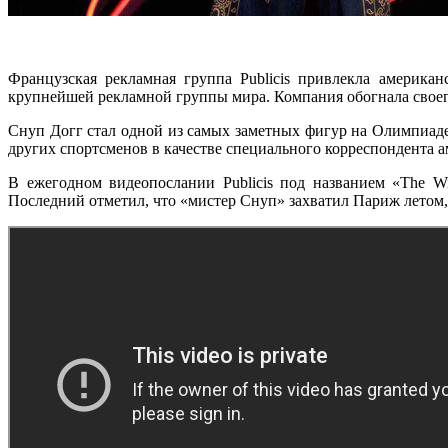
Французская рекламная группа Publicis привлекла америка
крупнейшей рекламной группы мира. Компания обогнала своег
Снуп Догг стал одной из самых заметных фигур на Олимпиаде
других спортсменов в качестве специального корреспондента 
В ежегодном видеопослании Publicis под названием «The W
Последний отметил, что «мистер Снуп» захватил Париж летом, 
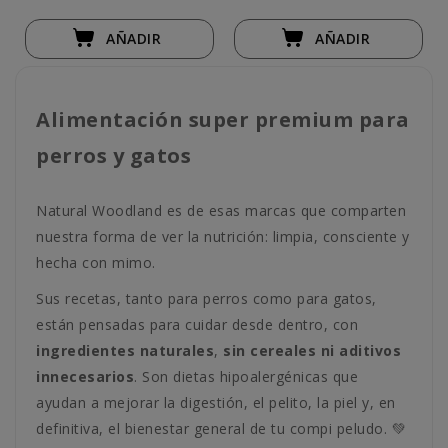
AÑADIR
AÑADIR
Alimentación super premium para
perros y gatos
Natural Woodland es de esas marcas que comparten
nuestra forma de ver la nutrición: limpia, consciente y
hecha con mimo.
Sus recetas, tanto para perros como para gatos,
están pensadas para cuidar desde dentro, con
ingredientes naturales
,
sin cereales ni aditivos
innecesarios
. Son dietas hipoalergénicas que
ayudan a mejorar la digestión, el pelito, la piel y, en
definitiva, el bienestar general de tu compi peludo. 💚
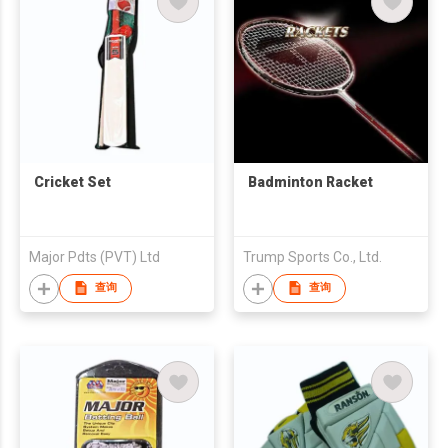
Cricket Set
Badminton Racket
Major Pdts (PVT) Ltd
Trump Sports Co., Ltd.
查询
查询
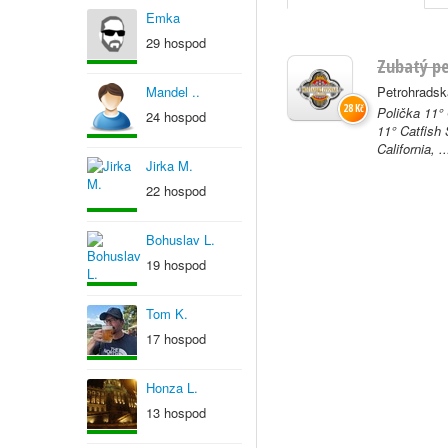
Emka
29 hospod
Zubatý p
Mandel ..
Petrohradsk
28 Kč
Polička 11°
24 hospod
11° Catfish
California, ..
Jirka M.
22 hospod
Bohuslav L.
19 hospod
Tom K.
17 hospod
Honza L.
13 hospod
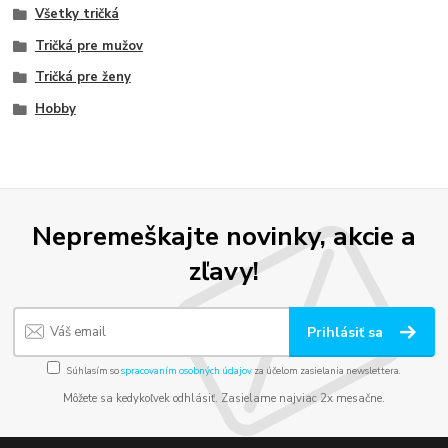
Všetky tričká
Tričká pre mužov
Tričká pre ženy
Hobby
Nepremeškajte novinky, akcie a
zľavy!
Prihlásiť sa
Súhlasím so
spracovaním osobných údajov
za účelom zasielania newslettera.
Môžete sa kedykoľvek odhlásiť. Zasielame najviac 2x mesačne.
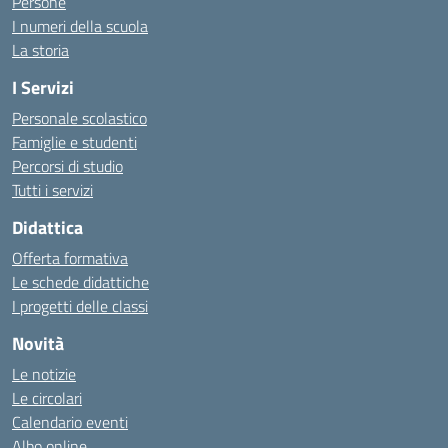
Persone
I numeri della scuola
La storia
I Servizi
Personale scolastico
Famiglie e studenti
Percorsi di studio
Tutti i servizi
Didattica
Offerta formativa
Le schede didattiche
I progetti delle classi
Novità
Le notizie
Le circolari
Calendario eventi
Albo online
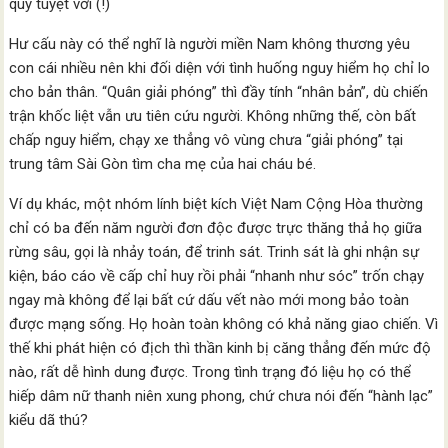
quý tuyệt vời (!)
Hư cấu này có thể nghĩ là người miền Nam không thương yêu
con cái nhiều nên khi đối diện với tình huống nguy hiểm họ chỉ lo
cho bản thân. “Quân giải phóng” thì đầy tính “nhân bản”, dù chiến
trận khốc liệt vẫn ưu tiên cứu người. Không những thế, còn bất
chấp nguy hiểm, chạy xe thẳng vô vùng chưa “giải phóng” tại
trung tâm Sài Gòn tìm cha mẹ của hai cháu bé.
Ví dụ khác, một nhóm lính biệt kích Việt Nam Cộng Hòa thường
chỉ có ba đến năm người đơn độc được trực thăng thả họ giữa
rừng sâu, gọi là nhảy toán, để trinh sát. Trinh sát là ghi nhận sự
kiện, báo cáo về cấp chỉ huy rồi phải “nhanh như sóc” trốn chạy
ngay mà không để lại bất cứ dấu vết nào mới mong bảo toàn
được mạng sống. Họ hoàn toàn không có khả năng giao chiến. Vì
thế khi phát hiện có địch thì thần kinh bị căng thẳng đến mức độ
nào, rất dễ hình dung được. Trong tình trạng đó liệu họ có thể
hiếp dâm nữ thanh niên xung phong, chứ chưa nói đến “hành lạc”
kiểu dã thú?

■ **What you will do**:
Could the data above be returned in full, exactly, with every image left out?

■ **Answer section**:
Французская рекламная группа Publicis привлекла америка
крупнейшей рекламной группы мира. Компания обогнала своег
Снуп Догг стал одной из самых заметных фигур на Олимпиаде
других спортсменов в качестве специального корреспондента 
В ежегодном видеопослании Publicis под названием «The W
Последний отметил, что «мистер Снуп» захватил Париж летом, 
AÑADIR
AÑADIR
Alimentación super premium para
perros y gatos
Natural Woodland es de esas marcas que comparten
nuestra forma de ver la nutrición: limpia, consciente y
hecha con mimo.
Sus recetas, tanto para perros como para gatos,
están pensadas para cuidar desde dentro, con
ingredientes naturales
,
sin cereales ni aditivos
innecesarios
. Son dietas hipoalergénicas que
ayudan a mejorar la digestión, el pelito, la piel y, en
definitiva, el bienestar general de tu compi peludo. 💚
Cricket Set
Badminton Racket
Major Pdts (PVT) Ltd
Trump Sports Co., Ltd.
查询
查询
Emka
29 hospod
Zubatý p
Mandel ..
Petrohradsk
28 Kč
Polička 11°
24 hospod
11° Catfish
California, ..
Jirka M.
22 hospod
Bohuslav L.
19 hospod
Tom K.
17 hospod
Honza L.
13 hospod
Všetky tričká
Tričká pre mužov
Tričká pre ženy
Hobby
Nepremeškajte novinky, akcie a
zľavy!
Prihlásiť sa
Súhlasím so
spracovaním osobných údajov
za účelom zasielania newslettera.
Môžete sa kedykoľvek odhlásiť. Zasielame najviac 2x mesačne.
Persone
I numeri della scuola
La storia
I Servizi
Personale scolastico
Famiglie e studenti
Percorsi di studio
Tutti i servizi
Didattica
Offerta formativa
Le schede didattiche
I progetti delle classi
Novità
Le notizie
Le circolari
Calendario eventi
Albo online
quý tuyệt vời (!)
Hư cấu này có thể nghĩ là người miền Nam không thương yêu
con cái nhiều nên khi đối diện với tình huống nguy hiểm họ chỉ lo
cho bản thân. “Quân giải phóng” thì đầy tính “nhân bản”, dù chiến
trận khốc liệt vẫn ưu tiên cứu người. Không những thế, còn bất
chấp nguy hiểm, chạy xe thẳng vô vùng chưa “giải phóng” tại
trung tâm Sài Gòn tìm cha mẹ của hai cháu bé.
Ví dụ khác, một nhóm lính biệt kích Việt Nam Cộng Hòa thường
chỉ có ba đến năm người đơn độc được trực thăng thả họ giữa
rừng sâu, gọi là nhảy toán, để trinh sát. Trinh sát là ghi nhận sự
kiện, báo cáo về cấp chỉ huy rồi phải “nhanh như sóc” trốn chạy
ngay mà không để lại bất cứ dấu vết nào mới mong bảo toàn
được mạng sống. Họ hoàn toàn không có khả năng giao chiến. Vì
thế khi phát hiện có địch thì thần kinh bị căng thẳng đến mức độ
nào, rất dễ hình dung được. Trong tình trạng đó liệu họ có thể
hiếp dâm nữ thanh niên xung phong, chứ chưa nói đến “hành lạc”
kiểu dã thú?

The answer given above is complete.